◆ Requirement ◆
What number of lines in the entries hold the string "Brankos"? Answer with it alone.

*** Opening Data to process ***

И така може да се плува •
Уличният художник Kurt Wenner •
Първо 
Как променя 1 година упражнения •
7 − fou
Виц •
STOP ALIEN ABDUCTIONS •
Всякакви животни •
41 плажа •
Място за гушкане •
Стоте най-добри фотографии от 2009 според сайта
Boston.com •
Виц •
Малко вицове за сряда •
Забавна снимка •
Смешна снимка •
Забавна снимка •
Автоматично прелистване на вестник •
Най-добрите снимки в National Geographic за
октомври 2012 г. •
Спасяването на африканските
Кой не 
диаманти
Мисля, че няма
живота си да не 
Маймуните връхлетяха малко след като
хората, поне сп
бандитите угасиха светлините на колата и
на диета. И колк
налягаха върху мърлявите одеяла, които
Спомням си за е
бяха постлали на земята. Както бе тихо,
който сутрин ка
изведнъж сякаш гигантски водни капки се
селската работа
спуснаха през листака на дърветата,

*** Closing Data to process ***
*** Opening Data to process ***

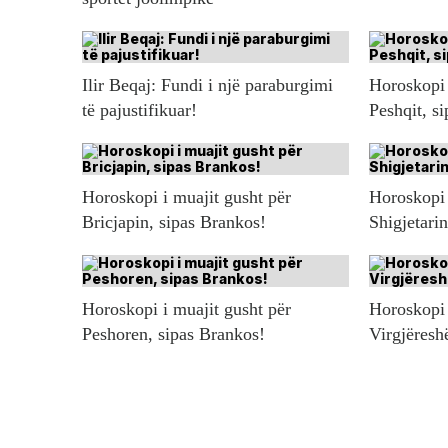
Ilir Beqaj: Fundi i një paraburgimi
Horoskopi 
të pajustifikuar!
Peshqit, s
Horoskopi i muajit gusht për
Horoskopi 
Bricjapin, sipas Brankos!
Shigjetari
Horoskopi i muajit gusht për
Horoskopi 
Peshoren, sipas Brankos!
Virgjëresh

*** Closing Data to process ***
*** Opening Data to process ***

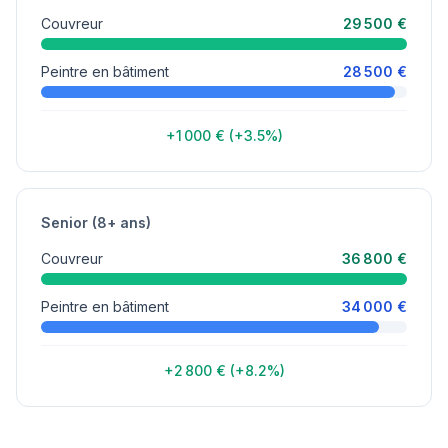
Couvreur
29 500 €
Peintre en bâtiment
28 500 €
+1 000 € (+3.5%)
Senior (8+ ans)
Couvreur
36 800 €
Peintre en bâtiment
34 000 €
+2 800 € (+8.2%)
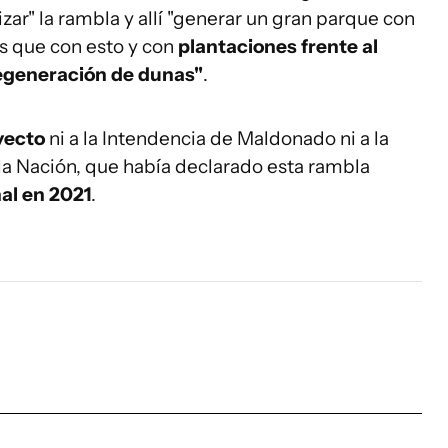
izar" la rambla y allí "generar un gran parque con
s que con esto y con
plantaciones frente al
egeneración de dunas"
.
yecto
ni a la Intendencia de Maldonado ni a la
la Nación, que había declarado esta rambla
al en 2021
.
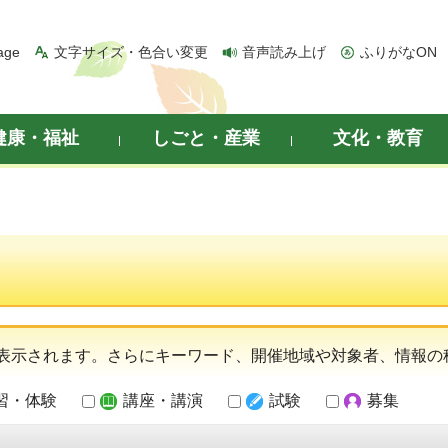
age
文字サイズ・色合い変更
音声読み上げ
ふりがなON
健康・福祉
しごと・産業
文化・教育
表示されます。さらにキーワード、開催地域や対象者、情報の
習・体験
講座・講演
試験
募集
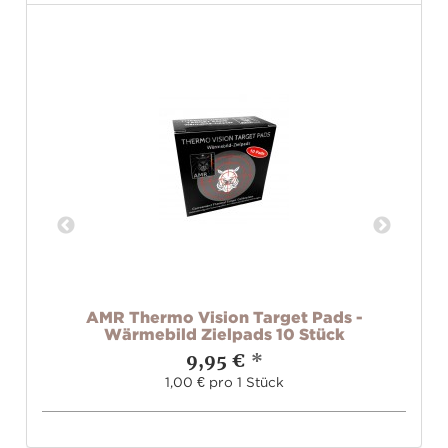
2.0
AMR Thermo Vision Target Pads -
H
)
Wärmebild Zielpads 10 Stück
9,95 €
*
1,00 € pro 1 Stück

*** Closing Data to process ***

◆ Output ◆
2